By William M Briggs Published on March 14, 2018

Don’t accept any dinner invitations from Richard Dawkins. You might be asked to swallow more than his bizarre idea that God doesn’t exist.

If you do go, don’t be surprised to find the soup course followed by Roast Spleen of Graduate Student, or Ten Toe Casserole.

Why the warning? Dawkins noted that playful scientists managed to created meat-like goo in a test tube. And so he wondered in a tweet, “What if human meat is grown? Could we overcome our taboo against cannibalism? An interesting test case for consequentialist morality versus ‘yuck reaction’ absolutism.”

There are some kinds of indigestion even the strongest antacids can’t cure.

It’s What For Dinner

Before getting to the meat of this subject, it’s well to point out this isn’t the first time Dawkins was caught licking his lips while reminiscing about the Donner Party.

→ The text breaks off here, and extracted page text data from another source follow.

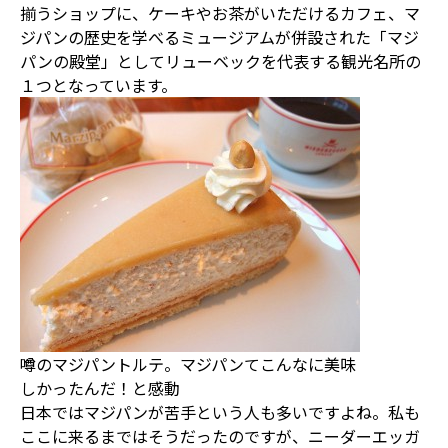
揃うショップに、ケーキやお茶がいただけるカフェ、マ
ジパンの歴史を学べるミュージアムが併設された「マジ
パンの殿堂」としてリューベックを代表する観光名所の
１つとなっています。
噂のマジパントルテ。マジパンてこんなに美味
しかったんだ！と感動
日本ではマジパンが苦手という人も多いですよね。私も
ここに来るまではそうだったのですが、ニーダーエッガ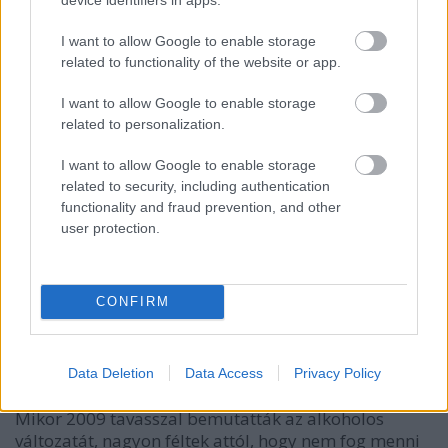
15 éve
@Lacusru
: én is szeretem a másikat is, ebben meg
I want to allow Google to enable storage
azt hiszem még kevésbé van bármi káros is.
related to functionality of the website or app.
ja és magyar fejlesztés, az osztrákok is innen veszik
I want to allow Google to enable storage
majd át elvileg.
related to personalization.
I want to allow Google to enable storage
Lacusru
related to security, including authentication
functionality and fraud prevention, and other
15 éve
user protection.
Kicsit édes szerintem, de egyébként jóízű!
CONFIRM
Lacusru
15 éve
@világevő
: Igen, gyakorlatilag semmi gázos cucc
Data Deletion
Data Access
Privacy Policy
nincs benne.
Mikor 2009 tavasszal bemutatták az alkoholos
változatát, nagyon féltek attól, hogy nem fog menni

Fellow atheist David McAfee reminds us that in a 2010 video, Dawkins “raised the idea of cannibalism as the logical end to those who won’t eat animals because they can’t ‘consent’ to it. If a human being consents, he says, it would follow that you could eat that person under that logic.”

McAfee thinks Dawkins is not “a secret cannibal or that he ‘craves’ human meat.” Rather “he enjoys asking questions that many people shy away from.”

Childish impertinence may be the right explanation for Dawkins’s cannibalistic quips. But it’s just as well to ban Dawkins from manning the grill at the next atheist convention.

Face The Consequences

Let’s return to the big people’s table and contrast Dawkins’s “consequentialist morality” versus “absolutism.” Consequentialism says that the consequences of a person’s actions should be the sole basis to judge whether those actions are right or wrong. There is nothing inherently right or wrong in any act, but only what flows from an act.

Absolutism, contrast, does not deny consequences, but insists acts can be good or bad in themselves.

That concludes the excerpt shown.